Price Elasticity of Demand Calculation Example
How to find the price elasticity of demand?
Price Elasticity of Demand Formula
Price elasticity of demand (PED) is a measure of the relationship between the percentage change in the quantity demanded of a good and a percentage change in its price. It is calculated by dividing the percentage change in the quantity demanded by the percentage change in the price.
Calculation Steps
Block's sells 500 bottles of perfume a month when the price is $7. A huge increase in resource costs forces Block's to raise the price to $9, and the firm only manages to sell 460 bottles of perfume.
The percentage change in the quantity demanded is calculated using the formula:
Percentage change in quantity demanded = ((New quantity demanded - Original quantity demanded) / Original quantity demanded) × 100%
The percentage change in the price is calculated using the formula:
Percentage change in price = ((New price - Original price) / Original price) × 100%
By dividing the percentage change in quantity demanded by the percentage change in price, we can find the price elasticity of demand.
Understanding Price Elasticity of Demand
Price elasticity of demand is a crucial concept in economics that helps businesses understand how consumers react to changes in prices. In the case of Block's perfume sales, the price elasticity of demand was calculated to be 0.5714.
A price elasticity of demand below 1 indicates that the good is inelastic, meaning that changes in price have a relatively small impact on quantity demanded. On the other hand, a price elasticity of demand above 1 indicates that the good is elastic, implying that changes in price have a significant impact on quantity demanded.
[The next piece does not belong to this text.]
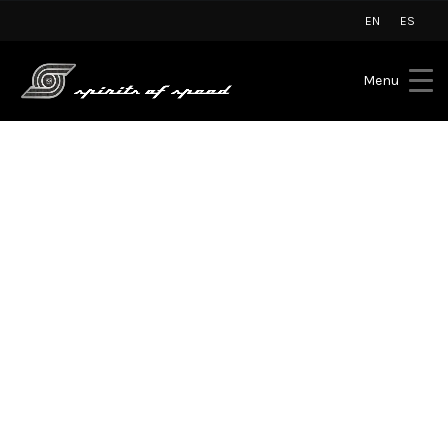
EN
ES
Menu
By knowing the price elasticity of demand, businesses can make informed decisions about pricing strategies and forecasting sales. It is essential to regularly monitor and analyze price elasticity to adjust pricing strategies in response to changing market conditions.
Price elasticity of demand is a valuable tool for businesses to optimize revenue and profitability by understanding consumer behavior and market dynamics. By calculating the price elasticity of demand, Block's can assess the effectiveness of price changes on perfume sales and make strategic pricing decisions to maximize profits.